When James Gordon is demoted by Mayor Armand Krol, Essen is given the job in his stead. Gordon resigns from the Gotham City Police Department in the same issue. She takes on Gordon's collaboration with Batman and Robin, but does not like the job. Essen is later fired from the GCPD by Krol, who is "a lame duck" after losing the mayoral election against Marion Grange. Essen is replaced as Commissioner by Andrew Howe, a close friend of Krol. Grange later re-instates James Gordon as Commissioner and hires Essen to serve as liaison between the GCPD and the mayor's office. Essen is murdered by the Joker at the end of the "No Man's Land" story arc.

===Sarah Essen in other media===
- Sarah Essen appears in Gotham, portrayed by Zabryna Guevara. This version is the captain of the GCPD Homicide Squad and the boss of James Gordon and Harvey Bullock.
- Sarah Essen appears in Batman: Year One, voiced by Katee Sackhoff.
- Sarah Essen appears in Batman: The Dark Knight Returns, voiced by Grey DeLisle.
- Sarah Essen appears as a character summon in Scribblenauts Unmasked: A DC Comics Adventure.

==Ron Evers==

Ron Evers is a character in DC Comics.

First appearing in Tales of the New Teen Titans #1, Ron Evers is a childhood friend of Victor Stone and grew up in the slums of New York City.
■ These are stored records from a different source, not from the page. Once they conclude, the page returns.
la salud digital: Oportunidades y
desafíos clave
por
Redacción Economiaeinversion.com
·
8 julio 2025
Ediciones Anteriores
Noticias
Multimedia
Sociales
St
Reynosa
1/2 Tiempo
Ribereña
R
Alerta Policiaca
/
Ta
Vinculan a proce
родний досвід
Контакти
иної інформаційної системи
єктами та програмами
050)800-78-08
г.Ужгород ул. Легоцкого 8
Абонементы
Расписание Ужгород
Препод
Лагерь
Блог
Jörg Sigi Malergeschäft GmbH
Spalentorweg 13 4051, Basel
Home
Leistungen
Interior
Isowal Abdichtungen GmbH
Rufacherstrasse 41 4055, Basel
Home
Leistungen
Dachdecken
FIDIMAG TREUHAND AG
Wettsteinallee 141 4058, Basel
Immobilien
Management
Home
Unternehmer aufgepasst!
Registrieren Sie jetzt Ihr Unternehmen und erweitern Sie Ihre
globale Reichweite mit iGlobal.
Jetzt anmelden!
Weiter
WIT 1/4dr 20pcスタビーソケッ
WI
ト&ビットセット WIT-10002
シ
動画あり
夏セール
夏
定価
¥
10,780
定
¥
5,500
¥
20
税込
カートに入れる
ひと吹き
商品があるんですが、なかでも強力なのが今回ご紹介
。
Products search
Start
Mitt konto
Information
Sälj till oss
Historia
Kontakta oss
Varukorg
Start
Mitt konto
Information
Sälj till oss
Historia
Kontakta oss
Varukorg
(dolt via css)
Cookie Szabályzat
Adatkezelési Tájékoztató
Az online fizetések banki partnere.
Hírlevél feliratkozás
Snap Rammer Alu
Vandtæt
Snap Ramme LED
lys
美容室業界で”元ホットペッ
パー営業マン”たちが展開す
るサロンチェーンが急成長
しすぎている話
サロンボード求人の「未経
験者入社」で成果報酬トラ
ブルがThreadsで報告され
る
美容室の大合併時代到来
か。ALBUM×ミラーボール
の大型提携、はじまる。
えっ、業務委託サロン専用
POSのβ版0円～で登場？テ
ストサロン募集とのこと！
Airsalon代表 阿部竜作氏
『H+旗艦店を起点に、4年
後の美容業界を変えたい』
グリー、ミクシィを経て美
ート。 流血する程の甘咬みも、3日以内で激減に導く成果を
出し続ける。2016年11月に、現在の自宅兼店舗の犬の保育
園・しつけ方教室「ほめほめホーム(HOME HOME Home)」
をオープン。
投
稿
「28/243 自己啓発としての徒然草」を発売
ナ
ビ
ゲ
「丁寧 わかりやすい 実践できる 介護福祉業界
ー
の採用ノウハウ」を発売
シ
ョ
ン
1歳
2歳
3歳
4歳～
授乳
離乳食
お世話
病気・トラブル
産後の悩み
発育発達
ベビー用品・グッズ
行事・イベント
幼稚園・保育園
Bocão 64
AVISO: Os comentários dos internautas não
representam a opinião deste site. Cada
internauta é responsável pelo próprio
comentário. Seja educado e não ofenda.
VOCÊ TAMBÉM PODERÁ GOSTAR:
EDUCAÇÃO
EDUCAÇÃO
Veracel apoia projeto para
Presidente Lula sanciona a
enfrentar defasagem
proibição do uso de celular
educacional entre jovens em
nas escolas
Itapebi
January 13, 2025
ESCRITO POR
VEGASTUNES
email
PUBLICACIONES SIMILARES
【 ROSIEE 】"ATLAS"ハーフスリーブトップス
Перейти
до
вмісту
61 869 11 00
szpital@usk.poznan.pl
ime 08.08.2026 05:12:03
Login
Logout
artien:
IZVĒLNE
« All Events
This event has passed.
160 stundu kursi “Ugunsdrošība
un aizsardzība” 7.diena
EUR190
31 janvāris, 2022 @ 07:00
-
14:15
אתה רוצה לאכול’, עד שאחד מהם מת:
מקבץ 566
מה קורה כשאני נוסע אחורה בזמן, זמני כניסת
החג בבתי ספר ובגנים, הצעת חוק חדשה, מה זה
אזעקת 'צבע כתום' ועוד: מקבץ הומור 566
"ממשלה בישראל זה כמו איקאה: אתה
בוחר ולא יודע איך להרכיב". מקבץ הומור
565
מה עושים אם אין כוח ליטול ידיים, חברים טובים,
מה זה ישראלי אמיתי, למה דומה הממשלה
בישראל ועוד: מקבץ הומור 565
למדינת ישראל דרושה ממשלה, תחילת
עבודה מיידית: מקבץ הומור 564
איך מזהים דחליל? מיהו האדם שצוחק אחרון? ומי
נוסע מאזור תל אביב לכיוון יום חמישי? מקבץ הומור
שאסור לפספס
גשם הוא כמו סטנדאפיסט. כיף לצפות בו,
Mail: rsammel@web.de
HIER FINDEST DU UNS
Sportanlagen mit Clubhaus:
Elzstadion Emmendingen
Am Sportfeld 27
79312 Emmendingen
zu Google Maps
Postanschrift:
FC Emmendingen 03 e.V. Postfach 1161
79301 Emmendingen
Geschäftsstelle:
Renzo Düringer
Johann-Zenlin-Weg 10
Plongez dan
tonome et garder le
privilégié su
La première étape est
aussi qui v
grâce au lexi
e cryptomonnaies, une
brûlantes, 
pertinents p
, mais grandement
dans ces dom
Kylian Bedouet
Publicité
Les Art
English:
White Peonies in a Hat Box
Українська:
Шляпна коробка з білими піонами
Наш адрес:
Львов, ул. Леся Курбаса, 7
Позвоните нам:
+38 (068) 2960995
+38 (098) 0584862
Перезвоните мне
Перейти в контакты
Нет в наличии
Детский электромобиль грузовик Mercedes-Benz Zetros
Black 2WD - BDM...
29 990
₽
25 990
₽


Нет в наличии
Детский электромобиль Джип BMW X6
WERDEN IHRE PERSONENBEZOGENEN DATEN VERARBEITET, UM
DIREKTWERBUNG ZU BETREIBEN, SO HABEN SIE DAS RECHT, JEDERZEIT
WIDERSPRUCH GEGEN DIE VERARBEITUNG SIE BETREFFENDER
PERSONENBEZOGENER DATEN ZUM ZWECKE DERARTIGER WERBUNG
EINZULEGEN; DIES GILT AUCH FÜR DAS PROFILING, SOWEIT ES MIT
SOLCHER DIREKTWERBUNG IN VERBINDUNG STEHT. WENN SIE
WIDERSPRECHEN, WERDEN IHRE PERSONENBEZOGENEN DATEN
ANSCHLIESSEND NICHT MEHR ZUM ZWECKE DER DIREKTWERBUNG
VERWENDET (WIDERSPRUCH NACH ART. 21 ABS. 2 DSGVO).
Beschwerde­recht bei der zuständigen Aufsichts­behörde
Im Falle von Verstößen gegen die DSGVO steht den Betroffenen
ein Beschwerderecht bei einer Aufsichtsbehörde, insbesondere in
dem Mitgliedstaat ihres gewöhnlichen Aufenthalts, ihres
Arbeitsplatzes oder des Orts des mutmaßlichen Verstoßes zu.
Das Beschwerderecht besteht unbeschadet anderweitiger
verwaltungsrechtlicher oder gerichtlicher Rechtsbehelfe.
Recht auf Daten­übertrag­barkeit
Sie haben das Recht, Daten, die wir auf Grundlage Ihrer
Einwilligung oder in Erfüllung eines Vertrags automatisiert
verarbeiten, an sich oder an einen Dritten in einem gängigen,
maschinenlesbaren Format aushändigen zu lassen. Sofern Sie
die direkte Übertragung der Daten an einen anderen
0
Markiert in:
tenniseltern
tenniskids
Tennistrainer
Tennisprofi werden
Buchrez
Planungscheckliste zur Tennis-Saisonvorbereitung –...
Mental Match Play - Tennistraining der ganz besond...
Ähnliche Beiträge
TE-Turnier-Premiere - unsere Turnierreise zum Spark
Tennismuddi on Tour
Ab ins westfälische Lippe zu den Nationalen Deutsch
As Evers grew older, his upbringing steered him towards a life of crime. Evers comes into conflict with Stone, who had since become Cyborg, and is presumed dead in their ensuing battle.

Evers is recovered by S.T.A.R. Labs, converted into a cyborg, and used as a weapon for the US military. This path of destruction brings him into conflict with two teams of Titans and a second battle with Victor Stone. By the end of this conflict, Stone forcibly removes Evers's cybernetic implants, rendering him powerless.

Following this event, Evers becomes a minister in a radical Harlem-based religious organization known as the First Church of Anti-Technocracy. Denouncing all forms of technological advancement, Evers petitions his followers to excise all modern technology from their life.

===Ron Evers in other media===
- Ron Evers appears in Young Justice, voiced by Khary Payton. This version is a classmate of Victor Stone and a football player for the Henry Heywood High Steelworkers.
- A female character based on Ron Evers named Roni Evers appears in Doom Patrol, portrayed by Karen Obilom.

==Executioner==
Executioner is the name of several characters appearing in American comic books published by DC Comics.

===Willy Hooker===
Willy Hooker is a man who breaks criminals out so that he can execute them. His activities have attracted the attention of Batman and Robin who managed to defeat him.

===Superman villain===
The second Executioner is an unnamed man who was hired by "King" Kobra to take out Clark Kent. He alongside "King" Kobra's gang were defeated by Superman.

===Executioner in other media===
- An original incarnation of Executioner appears in Gotham, portrayed by Michael Chiklis. This version is Nathaniel Barnes, a Gotham City Police Department captain who was infected with the Alice Tetch virus and became a vigilante. Barnes spends time in Arkham Asylum before the Court of Owls free him and have him assume the alias of Executioner, utilizing a special outfit and axe-tipped glove.
- An original incarnation of Executioner appears in the Batwoman episode "I'll Be Judge, I'll Be Jury", portrayed by Jim Pirri. This version is Bertrand Eldon, a former executioner at Blackgate Penitentiary.